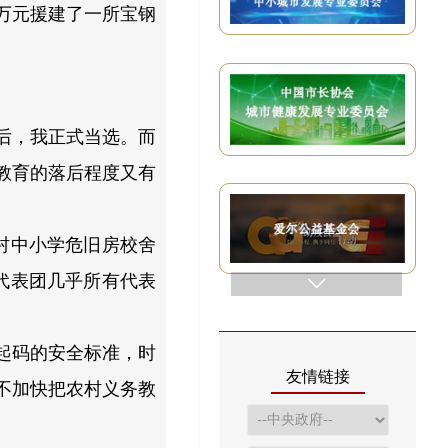
万元援建了一所宝钢
举后，我正式当选。而
教育的落后程度又有
村中小学危旧房校舍
代表团几乎所有代表
起码的安全标准，时
友情链接
不加快把农村义务教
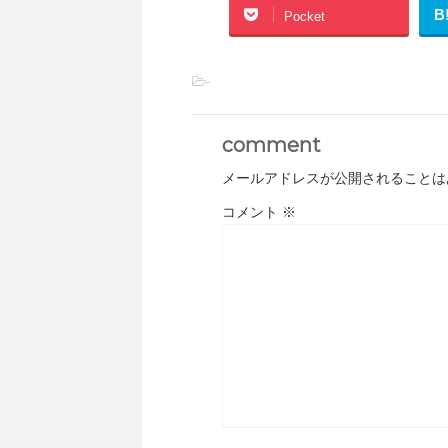
B
Pocket
-
comment
メールアドレスが公開されることは
コメント
※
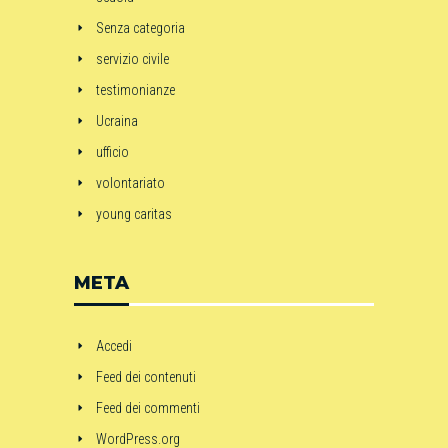
Senza categoria
servizio civile
testimonianze
Ucraina
ufficio
volontariato
young caritas
META
Accedi
Feed dei contenuti
Feed dei commenti
WordPress.org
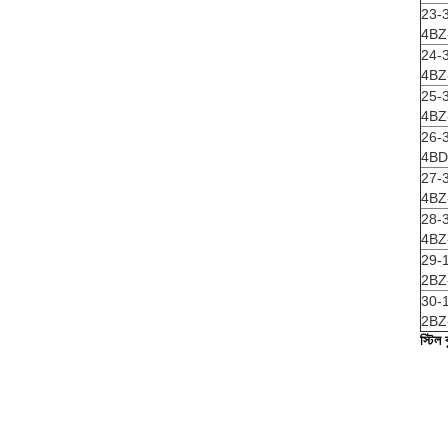
23-
4BZ
24-
4BZ
25-
4BZ-
26-
4BD দ
27-
4BZ
28-
4BZ-
29-
2BZ-
30-
2BZ-
স্টিল 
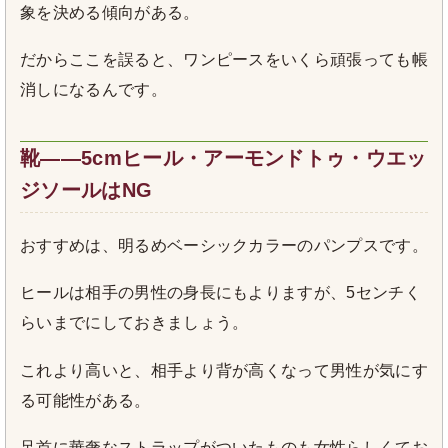
象を決める傾向がある。
だからここを誤ると、ワンピースをいくら頑張っても帳
消しになるんです。
靴――5cmヒール・アーモンドトゥ・ウエッ
ジソールはNG
おすすめは、明るめベーシックカラーのパンプスです。
ヒールは相手の男性の身長にもよりますが、5センチく
らいまでにしておきましょう。
これより高いと、相手より背が高くなって男性が気にす
る可能性がある。
足首に華奢なストラップがついたものも女性らしくてお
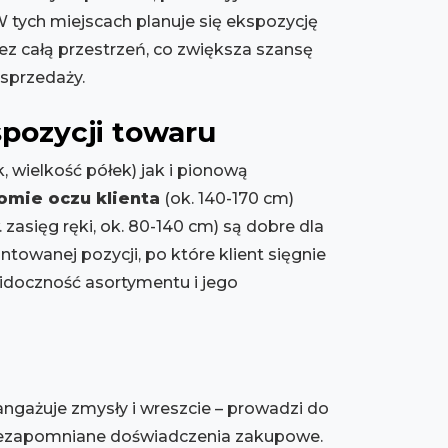
W tych miejscach planuje się ekspozycję
ez całą przestrzeń, co zwiększa szansę
sprzedaży.
spozycji towaru
 wielkość półek) jak i pionową
omie oczu klienta
(ok. 140-170 cm)
. zasięg ręki, ok. 80-140 cm) są dobre dla
towanej pozycji, po które klient sięgnie
idoczność asortymentu i jego
angażuje zmysły i wreszcie – prowadzi do
 niezapomniane doświadczenia zakupowe.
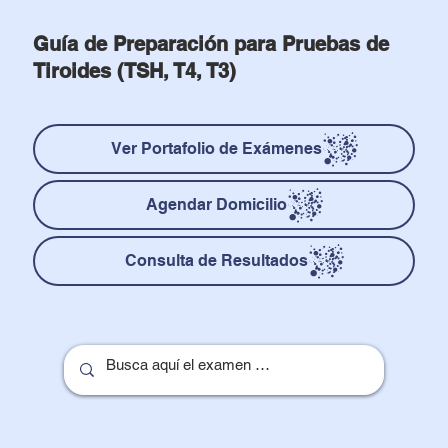
Guía de Preparación para Pruebas de
Tiroides (TSH, T4, T3)
Ver Portafolio de Exámenes
Agendar Domicilio
Consulta de Resultados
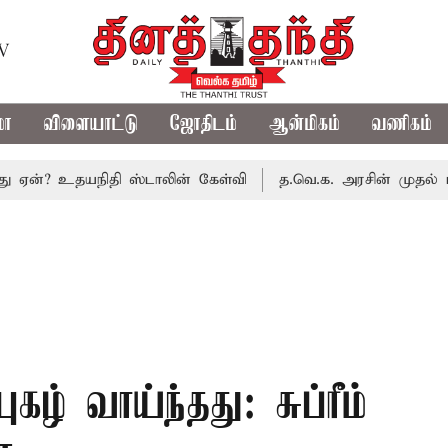
TV
மா
விளையாட்டு
ஜோதிடம்
ஆன்மிகம்
வணிகம்
 உதயநிதி ஸ்டாலின் கேள்வி
த.வெ.க. அரசின் முதல் பட்ஜெட்: 
ுகழ் வாய்ந்தது: சுப்ரீம்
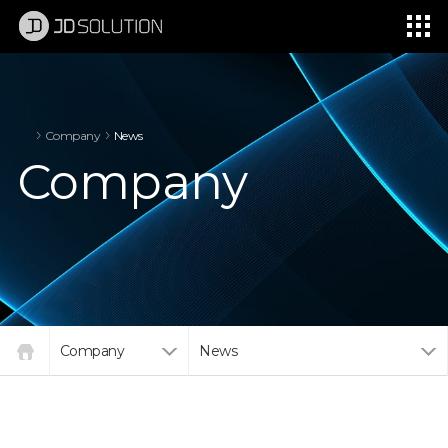
제이디솔루션 - 초지향성 음향 및 초지향성 스피커 원천기술 전문 기업
소셜임팩트, 지향성 스피커, 초 지향성 스피커, 고출력 지향성 스피커, 경고/재난/안전/안내 방송, 딕센, 사운딕, 특수목적 스피커
Company
News
Company
Company
News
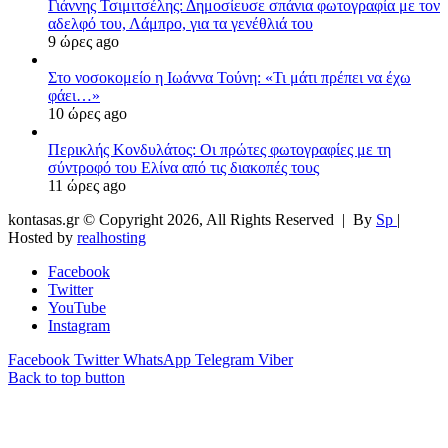
Γιάννης Τσιμιτσέλης: Δημοσίευσε σπάνια φωτογραφία με τον
αδελφό του, Λάμπρο, για τα γενέθλιά του
9 ώρες ago
Στο νοσοκομείο η Ιωάννα Τούνη: «Τι μάτι πρέπει να έχω
φάει…»
10 ώρες ago
Περικλής Κονδυλάτος: Οι πρώτες φωτογραφίες με τη
σύντροφό του Ελίνα από τις διακοπές τους
11 ώρες ago
kontasas.gr © Copyright 2026, All Rights Reserved |
By
Sp
|
Hosted by
realhosting
Facebook
Twitter
YouTube
Instagram
Facebook
Twitter
WhatsApp
Telegram
Viber
Back to top button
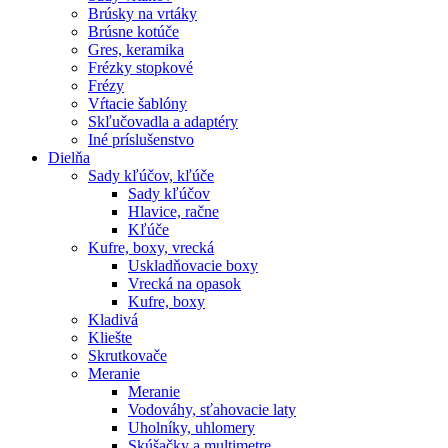
Brúsky na vrtáky
Brúsne kotúče
Gres, keramika
Frézky stopkové
Frézy
Vŕtacie šablóny
Skľučovadla a adaptéry
Iné príslušenstvo
Dielňa
Sady kľúčov, kľúče
Sady kľúčov
Hlavice, račne
Kľúče
Kufre, boxy, vrecká
Uskladňovacie boxy
Vrecká na opasok
Kufre, boxy
Kladivá
Kliešte
Skrutkovače
Meranie
Meranie
Vodováhy, sťahovacie laty
Uholníky, uhlomery
Skúšačky a multimetre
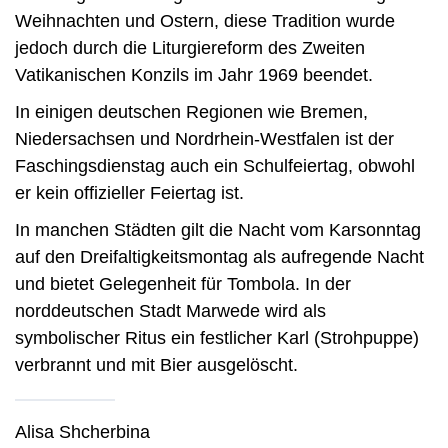
Weihnachten und Ostern, diese Tradition wurde
jedoch durch die Liturgiereform des Zweiten
Vatikanischen Konzils im Jahr 1969 beendet.
In einigen deutschen Regionen wie Bremen,
Niedersachsen und Nordrhein-Westfalen ist der
Faschingsdienstag auch ein Schulfeiertag, obwohl
er kein offizieller Feiertag ist.
In manchen Städten gilt die Nacht vom Karsonntag
auf den Dreifaltigkeitsmontag als aufregende Nacht
und bietet Gelegenheit für Tombola. In der
norddeutschen Stadt Marwede wird als
symbolischer Ritus ein festlicher Karl (Strohpuppe)
verbrannt und mit Bier ausgelöscht.
Alisa Shcherbina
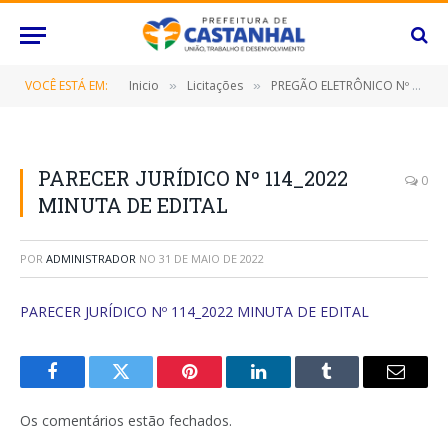
VOCÊ ESTÁ EM:
Inicio
Licitações
PREGÃO ELETRÔNICO Nº 033/2022-SRP (CONTRATAÇÃO DE EMPRESA ESPECIALIZADA PARA PRESTAÇÃO DE SERVIÇO DE COLOCAÇÃO E INSTALAÇÃO DE POSTES TIPO “DRONE” E “GLOBO”, COM FORNECIMENTO DE LUMINÁRIAS PÚBLICAS EM LED)
»
»
PARECER JURÍDICO Nº 114_2022
0
MINUTA DE EDITAL
POR
ADMINISTRADOR
NO
31 DE MAIO DE 2022
PARECER JURÍDICO Nº 114_2022 MINUTA DE EDITAL
Facebook
Twitter
Pinterest
O
Tumblr
E-
LinkedIn
mail
Os comentários estão fechados.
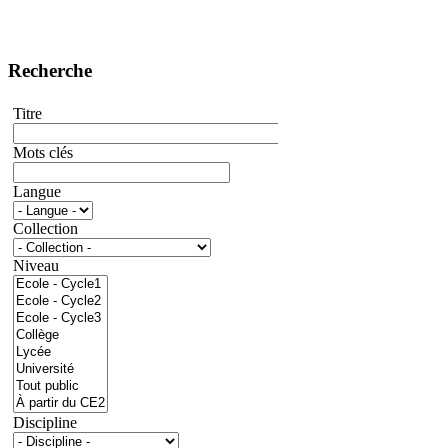
Recherche
Titre
Mots clés
Langue
Collection
Niveau
Discipline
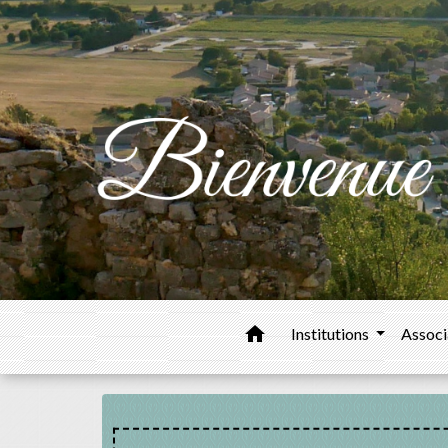
home
Institutions
Associ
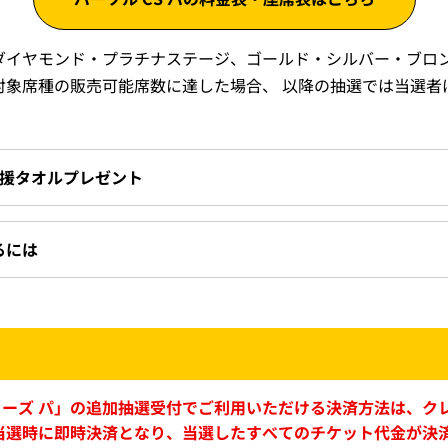
ダイヤモンド・プラチナステージ、ゴールド・シルバー・ブロ
対象席種の販売可能席数に達した場合、 以降の抽選では当選者
応援タオルプレゼント
るには
スシリーズ パ」の追加抽選受付でご利用いただける決済方法は、
当選時に即時決済となり、当選したすべてのチケット代金が決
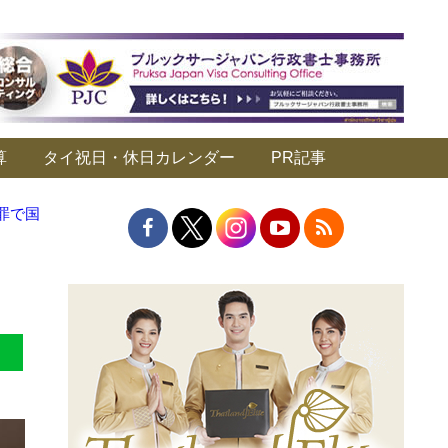
算
タイ祝日・休日カレンダー
PR記事
罪で国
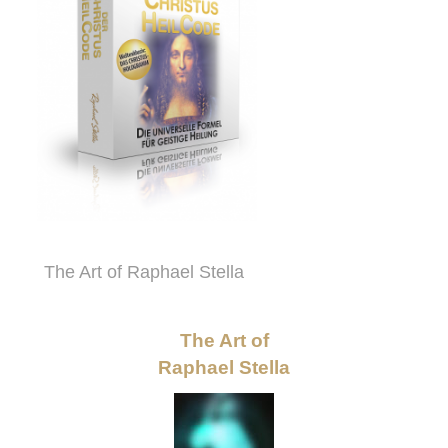
The Art of Raphael Stella
The Art of
Raphael Stella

EXERCISE REQUIREMENTS: Would you copy every line of the entries in which "Stella" appears?

EXERCISE RESULT:
The Art of Raphael Stella
Raphael Stella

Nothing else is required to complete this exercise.